茉莉香の友人でセレニティ星系の姫・グリューエルとヒルダ姉妹のゲストハウスに匿われ、久しぶりの静かな時間にも「博士の息子」と言われ続けたこれまでを想い、鬱々とする彼方少年。彼の苦悩に手を差し伸べたのは、ちょっと強情で、でもとてもけなげな小さなプリンセスでした。
彼方少年は茉莉香と弁天丸とともに、父が亜空間探検の果てに消息を絶った宙域へ向かいます。
自分が何を託されたのか。
自分の未来はどこにあるのか。
すべてを自分の目で見て、これから先の人生で決断する、その礎とするために。
劇中、追っ手のリーダー格として美女が登場します。この女性、彼方少年に対する様子が、単にユグドラシルの依頼を受けたから、という以上の因縁を匂わせます。彼女の正体は、無限博士の亜空間探検仲間のひとり、紅一点のカーリーでした。

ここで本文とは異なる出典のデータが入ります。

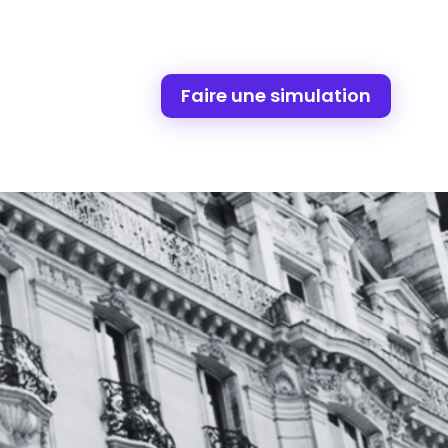
Faire une simulation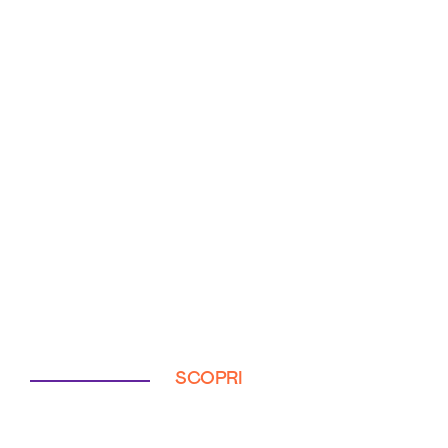
SCOPRI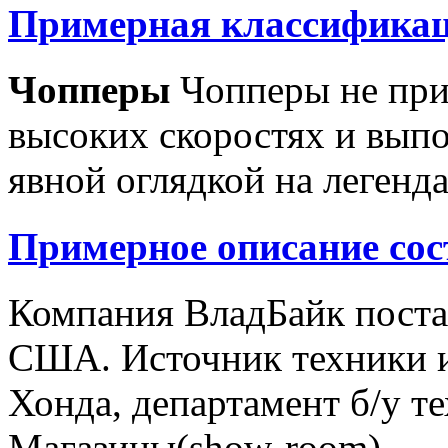
Примерная классификац
Чопперы
Чопперы не при
высоких скоростях и выпо
явной оглядкой на легенд
Примерное описание сос
Компания ВладБайк поста
США. Источник техники и
Хонда, департамент б/у т
Магазины(show-room)...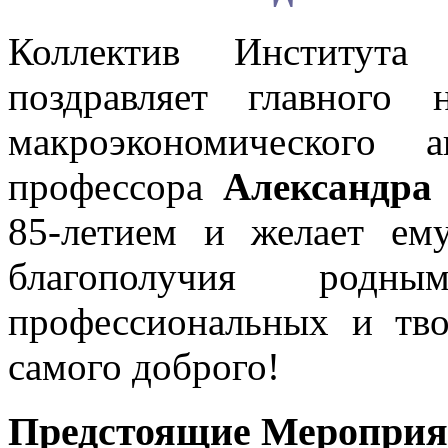
Коллектив Института
поздравляет главного 
макроэкономического 
профессора
Александр
85-летием и желает ему
благополучия род
профессиональных и тво
самого доброго!
Предстоящие Мероприя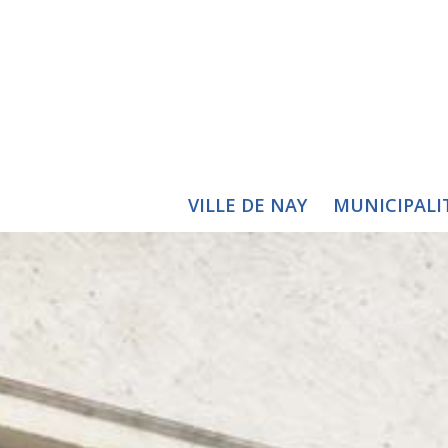
VILLE DE NAY
MUNICIPALI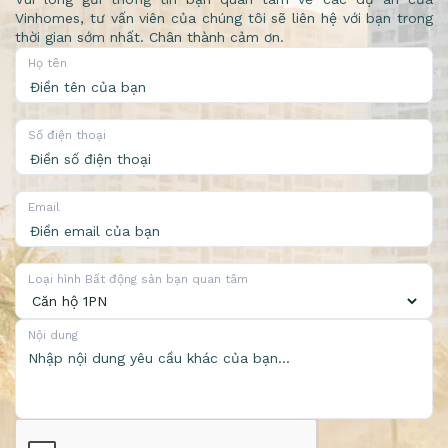
Vinhomes, tư vấn viên của chúng tôi sẽ liên hệ với bạn trong
thời gian sớm nhất. Chân thành cảm ơn.
Họ tên
Số điện thoại
Email
Loại hình Bất động sản bạn quan tâm
Nội dung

博士のあくなき冒険の旅を追いかけ、追いかけても届かず、そしてついに追うことをあきらめた、そんなかなしい女性でした。彼女は彼方少年を捕らえようと追いかけ、彼の中に追いつくことが叶わなかったひとの影を視て追いかけ、毅然として自身の心を決して明らかにすることはないけれど、やはりどこかかなしいひとです。

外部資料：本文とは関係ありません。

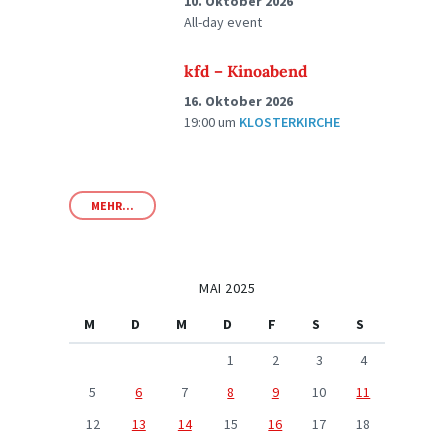
10. Oktober 2026
All-day event
kfd – Kinoabend
16. Oktober 2026
19:00
um
KLOSTERKIRCHE
MEHR...
MAI 2025
M
D
M
D
F
S
S
1
2
3
4
5
6
7
8
9
10
11
12
13
14
15
16
17
18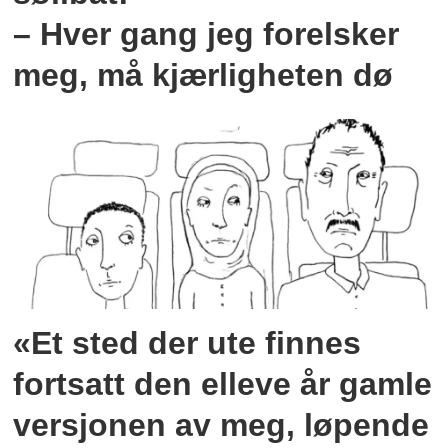
– Hver gang jeg forelsker
meg, må kjærligheten dø
«Et sted der ute finnes
fortsatt den elleve år gamle
versjonen av meg, løpende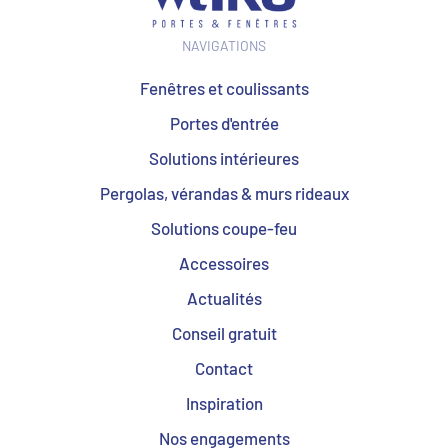
NAVIGATIONS
Fenêtres et coulissants
Portes d'entrée
Solutions intérieures
Pergolas, vérandas & murs rideaux
Solutions coupe-feu
Accessoires
Actualités
Conseil gratuit
Contact
Inspiration
Nos engagements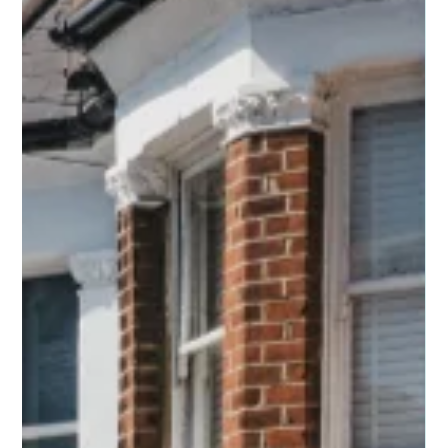
Dana Even- Chen
Oct 26, 2024
1 min read
שעון חורף ושעון קיץ בממלכה
ביום ראשון ה-27 באוקטובר בשעה 01:00 am (הלילה שבין שבת
לראשון) יזוז השעון שעה אחת אחורה ובכך בעצם תתחיל תקופת שעו
החורף עד ה-30 במרץ 25....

追って追って、追いかけても追いつけず、飛ぶ羽は傷つきボロボロになって、ついに力尽きと部ことができなくなってしまった彼女にとって、だから終盤に見せたヒルダの選択は、とても痛烈な皮肉だったことでしょう。
追いかけるのが叶わないなら、迎えにゆけばよい。
亜空間の底で聞こえ始める、白鳳女学院宇宙ヨット部の唄は、そんな軽やかさ、しなやかさをたたえていました。
まだ中学生でもさすがは姫君、女としての格はヒルダの方が上でしたね。追いついて並び立つことしか考えられなかったカーリーに対して、サラリと「追いつけないのなら迎えにいけばいいのですわ」と、ヨット部の先輩たちと一緒に、軽々と宇宙へ飛び立ってしまう。
これが若さか…。
とにかくポジティブに、前を向いて空を見て歩いて行ける、そんなちからが湧く作品です。アニメだと敬遠せず、一度ご覧ください。